[Page-level text extractions]
◇ ◇ ◇ ◇ ◇

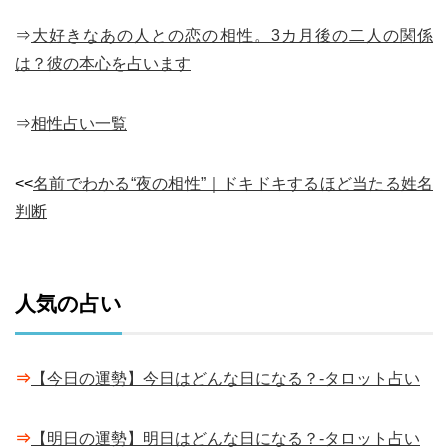
⇒
大好きなあの人との恋の相性。3カ月後の二人の関係
は？彼の本心を占います
⇒
相性占い一覧
<<
名前でわかる“夜の相性”｜ドキドキするほど当たる姓名
判断
人気の占い
⇒
【今日の運勢】今日はどんな日になる？-タロット占い
⇒
【明日の運勢】明日はどんな日になる？-タロット占い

◇ ◇ ◇ ◇ ◇

Write out each entry again exactly, and skip the pictures.

◆ FINISHED TASK
⇒
大好きなあの人との恋の相性。3カ月後の二人の関係
は？彼の本心を占います
⇒
相性占い一覧
<<
名前でわかる“夜の相性”｜ドキドキするほど当たる姓名
判断
人気の占い
⇒
【今日の運勢】今日はどんな日になる？-タロット占い
⇒
【明日の運勢】明日はどんな日になる？-タロット占い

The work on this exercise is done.